Using it for continuous data
Mosaic plots are designed for categorical data. Discretizing continuous variables to fit a mosaic plot usually loses important information.
// 07 — In the wild
Real-world examples
Epidemiological studies
Public health researchers use mosaic plots to display the relationship between risk factors (smoking status, age group) and disease outcomes, showing both prevalence and association.
Market segmentation
Marketers visualize the relationship between customer demographics and product preferences, with tile area showing segment sizes and height differences revealing preference patterns.
Educational outcomes
Education researchers use mosaic plots to show how student demographics relate to achievement levels, revealing disparities that might be hidden in tabular data.
// 08 — Quick reference
Key facts
// 09 — Variations
Variations of the mosaic plot
Extended mosaic plot (Friendly)
Adds color shading to tiles based on Pearson residuals — showing whether each cell has more (blue) or fewer (red) observations than expected under independence.
Fluctuation diagram
Uses equal-width columns but varies tile heights only, sacrificing the marginal proportion encoding for easier height comparison.
Nested mosaic plot
Extends to three or more variables by recursively subdividing tiles — first by variable A, then B within A, then C within B. Becomes complex with more than 3 variables.
// 10 — FAQs
Frequently asked questions
What is a mosaic plot?+
A mosaic plot (also called a Marimekko chart in some contexts) is a graphical display of data from a contingency table — a table showing the frequency distribution of two or more categorical variables. The total area of the chart represents the entire dataset, and this area is recursively subdivided into tiles.
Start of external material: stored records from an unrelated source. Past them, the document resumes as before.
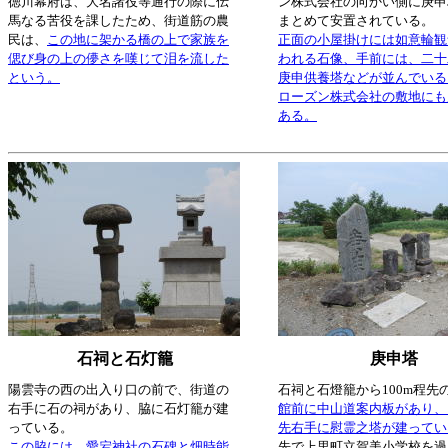
徳川幕府は、大名諸役等通行の際に伝
ン株式会社の向かい側に庚申
馬なる苦役を課したため、街道筋の農
まとめて安置されている
。
民は、
この地に架かる橋の上で家族を
正面の小屋掛けには如意輪観
偲び身の上の儚さを嘆じて泪を流した
われる石像、手前には、二十
という。
庚申供養塔などが並んでいる
ローズン株式会社の敷地にも
ある。
石祠と石灯籠
庚申塔
陽雲寺の西の出入り口の前で、街道の
石祠と石燈籠から100m程先
右手に石の祠があり、脇に石灯籠が建
館前に中山道案内板があり、
っている。
先右手に慰霊之塔が建ってい
この脇には、愛宕神社の石碑と
畑時能
先で上里町立賀美小学校を過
When should you use a mosaic plot?+
Use a mosaic plot when visualizing the relationship between two categorical variables. It also works well when testing for independence in contingency table data, and when showing both marginal and conditional proportions in one chart.
When should you avoid a mosaic plot?+
Avoid a mosaic plot when you have more than 4–5 categories per variable — tiles become too small to read. It is also a poor fit when your audience isn't familiar with area-based encoding — bars are simpler, or when you need to show exact counts — the area metaphor makes precise reading hard.
What is another name for a mosaic plot?+
Mosaic Plot is also known as Marimekko chart, Mekko chart. The name varies between fields, but the visualisation technique is the same.
What size of dataset works best for a mosaic plot?+
Mosaic Plot works best for 2–3 categorical variables. Outside that range the chart either looks empty or becomes too cluttered to read clearly.
Is a mosaic plot suitable for dashboards?+
Yes — a mosaic plot can work well in dashboards as long as the panel is large enough for readers to perceive the encoded values, has a clear title, and includes the legend or axis labels needed to interpret it.